==== NAME ====
html2dbk - convert XHTML to DocBook.
==== VERSION ====
This describes version ``0.03'' of html2dbk.
==== DESCRIPTION ====
This script (and module) converts an XHTML file into DocBook, using both
XSLT and heuristics (as XSLT alone can't do everything).
This script will convert "*filename*.html" into "*filename*.xml"
By default, the input file is expected to be correct XML (there are other
programs such as html tidy (http://tidy.sourceforge.net/) which can correct
files for you; this does not do that). If you give the --html option then
this will attempt to parse the file as HTML.
Note also this is very simple; it doesn't deal with things like <div> or
<span> which it has no way of guessing the meaning of. This does not merge
multiple XHTML files into a single document, so this converts each XHTML
file into a <chapter>, with each header being a section (sect1 to sect5).

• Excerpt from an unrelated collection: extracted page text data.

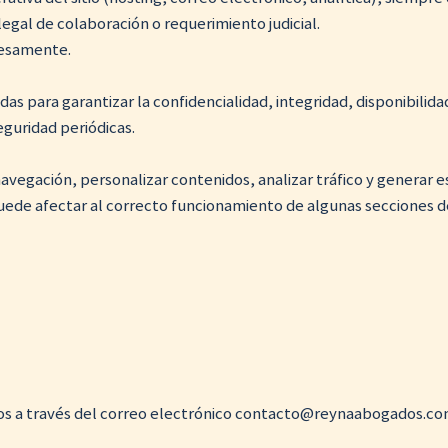
gal de colaboración o requerimiento judicial.
resamente.
ara garantizar la confidencialidad, integridad, disponibilidad y
eguridad periódicas.
avegación, personalizar contenidos, analizar tráfico y generar e
uede afectar al correcto funcionamiento de algunas secciones del
ros a través del correo electrónico contacto@reynaabogados.co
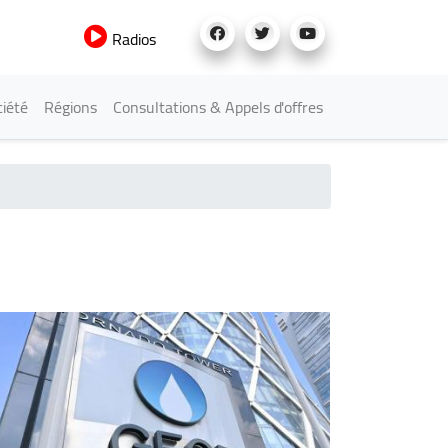
Radios
iété
Régions
Consultations & Appels d'offres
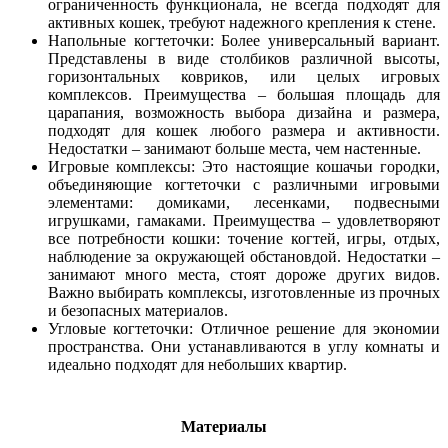
ограниченность функционала, не всегда подходят для
активных кошек, требуют надежного крепления к стене.
Напольные когтеточки: Более универсальный вариант.
Представлены в виде столбиков различной высоты,
горизонтальных ковриков, или целых игровых
комплексов. Преимущества – большая площадь для
царапания, возможность выбора дизайна и размера,
подходят для кошек любого размера и активности.
Недостатки – занимают больше места, чем настенные.
Игровые комплексы: Это настоящие кошачьи городки,
объединяющие когтеточки с различными игровыми
элементами: домиками, лесенками, подвесными
игрушками, гамаками. Преимущества – удовлетворяют
все потребности кошки: точение когтей, игры, отдых,
наблюдение за окружающей обстановдой. Недостатки –
занимают много места, стоят дороже других видов.
Важно выбирать комплексы, изготовленные из прочных
и безопасных материалов.
Угловые когтеточки: Отличное решение для экономии
пространства. Они устанавливаются в углу комнаты и
идеально подходят для небольших квартир.
Материалы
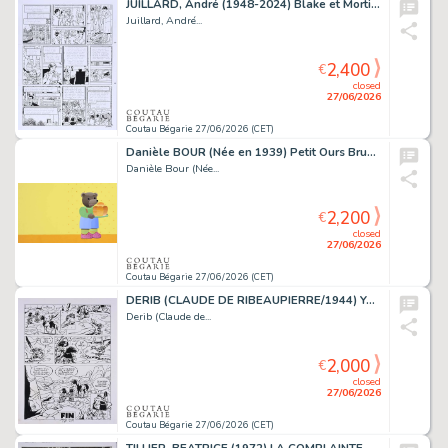
JUILLARD, André (1948-2024) Blake et Mortimer, T.24,...
Juillard, André...
2,400
€
closed
27/06/2026
Coutau Bégarie 27/06/2026 (CET)
Danièle BOUR (Née en 1939) Petit Ours Brun n°337. Petit...
Danièle Bour (Née...
2,200
€
closed
27/06/2026
Coutau Bégarie 27/06/2026 (CET)
DERIB (CLAUDE DE RIBEAUPIERRE/1944) Yakari Tome 27,...
Derib (Claude de...
2,000
€
closed
27/06/2026
Coutau Bégarie 27/06/2026 (CET)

The <title> tag is used for the chapter title.
There will likely to be validity errors, depending on how good the original
HTML was. There may be broken links, <xref> elements that should be <link>s,
and overuse of <emphasis> and <emphasis role="bold">.
==== REQUIRES ====
Getopt::Long
Pod::Usage
Getopt::ArgvFile
HTML::ToDocBook
Cwd
File::Basename
File::Spec
XML::LibXML
XML::LibXSLT
HTML::SimpleParse
==== AUTHOR ====
Kathryn Andersen (RUBYKAT)
perlkat AT katspace dot com
http://www.katspace.org/tools
==== COPYRIGHT AND LICENCE ====
Copyright (c) 2006 by Kathryn Andersen
This program is free software; you can redistribute it and/or modify it
under the same terms as Perl itself.